Crashdump restructuring in Solaris
By User13277689-Oracle on Jul 24, 2014
In Solaris 11.2 the crashdump restructuring project changed the way how dump data are stored. Data which are not pure kernel pages now go into separate files. Together with my colleague Sriman we made it to happen.
The first noticeable change was a change in the layout of the crash directory. The files are stored under /var/crash/data/uuid/ directory. The long hexadecimal string (uuid) was added to better align with FMA - it's actually uuid (universally unique ID) of the crash event which can be found in fmadm faulty output. Actually, if you look at FMA panic events from earlier versions you can see that the resource string for the event was already designed this way, it's just materialized with this project.
For example, after 2 panic events the /var/crash directory will look like this:
0 -> data/404778fb-88da-4188-f222-8da174d44fa4 1 -> data/6e50417e-95fc-4ab4-e9a8-abbe80bc6b48 bounds data/ 404778fb-88da-4188-f222-8da174d44fa4/ vmcore-zfs.0 vmcore.0 vmdump-zfs.0 vmdump.0 6e50417e-95fc-4ab4-e9a8-abbe80bc6b48/ vmdump-zfs.1 vmdump.1
The 0, 1 symlinks maintain the sequential ordering of the old layout.
The example reflects a configuration when savecore is not automatically run after boot (i.e. dumpadm -n is in effect) and the administrator has extracted the first crash dump by hand (running savecore 0 in /var/crash/0/ directory). If you take a look at the console after the system rebooted after panic there are commands which you can copy-n-paste to the terminal to perform the extraction.
The other change in the above example is that there is new vmcore-zfs.N file. This is not the only new file which can appear. Depending on dumpadm(1M) configuration there can be files like:
- vmcore.N - core kernel pages
- vmcore-zfs.N - ZFS metadata (ZIO buffers)
- vmcore-proc.N - process pages
- vmcore-other.N - other pages (ZFS data, free pages)
By splitting the dump into multiple files it is possible to transfer just vmcore.N file for analysis to quickly assess what caused the panic and transfer the rest of the files later on.
If any of the "auxiliary" files is missing, mdb will report it:
root@va64-v20zl-prg06:/var/crash/0# mdb 0 mdb: failed to locate file ./vmcore-zfs.0. Contents of ZFS metadata (ZIO buffers) will not be available Loading modules: [ unix genunix specfs dtrace mac cpu.generic cpu_ms.AuthenticAMD.15 uppc pcplusmp zvpsm scsi_vhci zfs mpt sd ip hook neti arp usba kssl sockfs lofs idm cpc nfs fcip fctl ufs logindmux ptm sppp ipc ] > ::status debugging crash dump vmcore.0 (64-bit) from va64-v20zl-prg06 operating system: 5.12 dump.on12 (i86pc) usr/src version: 23877:f2e76e2d0329:on12_51+48 usr/closed version: 1961:cad017e4c7e4:on12_51+4 image uuid: 404778fb-88da-4188-f222-8da174d44fa4 panic message: forced crash dump initiated at user request complete: yes, all pages present as configured dump content: kernel [LOADED,UNVERIFIED] (core kernel pages) zfs [MISSING] (ZFS metadata (ZIO buffers)) panicking PID: 101575 (not dumped)

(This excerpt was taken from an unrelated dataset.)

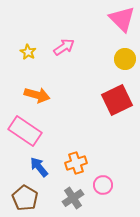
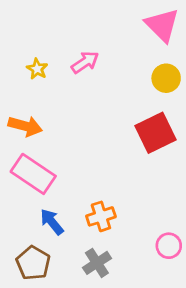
orange arrow: (37, 95) -> (25, 126), moved
pink circle: (103, 185) -> (169, 246), moved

Another choice is not to dump some of the sections at all. E.g. to dump only pages kernel and currently running process at the time of panic but not ZFS metadata the system can be configured as:
dumpadm -c curproc-zfs
Also, the unix.N file is no longer extracted automatically (it can be done with -u option for savecore(1M) if you need the file for some reason) since it is embedded in vmcore.N file; mdb will find it automatically.
How to load the files into mdb with all these files around ? The easiest way how to access an extracted dump is to use just the suffix, i.e.
which will pick up all the files based on metadata in the main vmcore.N file. This worked even before this change, except there was just one file (2 if counting unix.N).
It is still possible to specify the files by hand, just remember to put the main file (vmcore.N) as the first argument:
mdb vmcore.N vmcore-zfs.N ...
The other change (which is hard to notice unless you're dealing with lots of crash dump files) was that we laid out the infrastructure in kernel/mdb/libkvm to be properly backwards compatible w.r.t. on-disk crash dump format. As a result mdb will automatically load crash dump files produced in earlier Solaris versions. Currently it supports 3 latest versions.